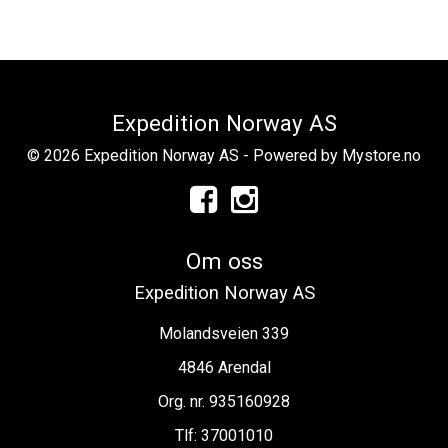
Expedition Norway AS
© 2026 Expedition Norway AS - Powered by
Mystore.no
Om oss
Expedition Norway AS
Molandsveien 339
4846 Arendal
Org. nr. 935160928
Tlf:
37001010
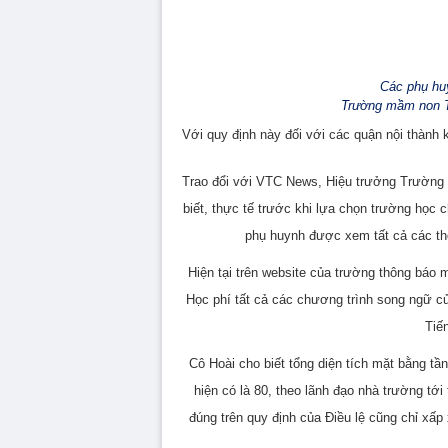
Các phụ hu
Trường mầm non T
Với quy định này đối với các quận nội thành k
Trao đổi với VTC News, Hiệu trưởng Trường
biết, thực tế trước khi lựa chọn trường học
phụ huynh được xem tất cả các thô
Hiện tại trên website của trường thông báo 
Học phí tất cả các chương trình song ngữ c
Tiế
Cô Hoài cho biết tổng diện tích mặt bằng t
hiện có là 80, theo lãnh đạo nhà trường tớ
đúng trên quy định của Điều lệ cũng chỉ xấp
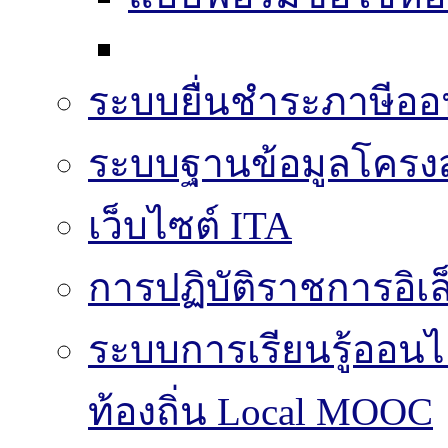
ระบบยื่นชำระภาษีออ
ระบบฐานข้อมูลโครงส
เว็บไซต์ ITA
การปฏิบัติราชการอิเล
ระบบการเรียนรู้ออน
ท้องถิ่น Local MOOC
-----
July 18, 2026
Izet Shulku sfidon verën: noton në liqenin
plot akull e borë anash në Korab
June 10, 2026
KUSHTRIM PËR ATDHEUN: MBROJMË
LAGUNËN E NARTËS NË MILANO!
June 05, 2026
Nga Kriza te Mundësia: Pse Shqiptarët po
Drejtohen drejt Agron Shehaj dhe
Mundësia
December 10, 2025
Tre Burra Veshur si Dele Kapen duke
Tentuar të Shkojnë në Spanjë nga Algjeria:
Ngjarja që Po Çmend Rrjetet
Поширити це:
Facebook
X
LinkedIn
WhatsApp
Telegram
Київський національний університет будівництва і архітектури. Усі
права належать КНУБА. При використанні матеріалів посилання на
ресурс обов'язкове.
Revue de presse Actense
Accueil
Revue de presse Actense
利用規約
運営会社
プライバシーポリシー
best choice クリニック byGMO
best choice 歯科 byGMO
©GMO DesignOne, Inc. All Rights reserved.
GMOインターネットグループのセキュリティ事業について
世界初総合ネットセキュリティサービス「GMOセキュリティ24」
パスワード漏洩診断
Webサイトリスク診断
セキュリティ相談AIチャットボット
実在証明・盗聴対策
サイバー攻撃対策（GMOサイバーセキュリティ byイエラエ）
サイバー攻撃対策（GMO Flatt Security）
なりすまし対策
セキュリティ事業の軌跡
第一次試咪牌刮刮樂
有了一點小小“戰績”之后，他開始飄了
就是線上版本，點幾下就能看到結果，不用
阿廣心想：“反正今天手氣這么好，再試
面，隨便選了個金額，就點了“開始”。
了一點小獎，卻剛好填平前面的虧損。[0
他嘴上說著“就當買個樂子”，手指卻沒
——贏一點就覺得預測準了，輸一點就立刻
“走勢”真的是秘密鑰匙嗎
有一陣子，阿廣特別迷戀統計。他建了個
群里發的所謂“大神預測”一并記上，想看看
-----
**Your objective**
With the line that has "Ngjarja që Po Çmend Rrjetet" as the first and the line that has "サイバー攻撃対策（GMOサイバーセキュリティ byイエラエ）" as the last, repeat exactly that run of lines above and no more.

**Answer for this exercise**
Ngjarja që Po Çmend Rrjetet
Поширити це:
Facebook
X
LinkedIn
WhatsApp
Telegram
Київський національний університет будівництва і архітектури. Усі
права належать КНУБА. При використанні матеріалів посилання на
ресурс обов'язкове.
Revue de presse Actense
Accueil
Revue de presse Actense
利用規約
運営会社
プライバシーポリシー
best choice クリニック byGMO
best choice 歯科 byGMO
©GMO DesignOne, Inc. All Rights reserved.
GMOインターネットグループのセキュリティ事業について
世界初総合ネットセキュリティサービス「GMOセキュリティ24」
パスワード漏洩診断
Webサイトリスク診断
セキュリティ相談AIチャットボット
実在証明・盗聴対策
サイバー攻撃対策（GMOサイバーセキュリティ byイエラエ）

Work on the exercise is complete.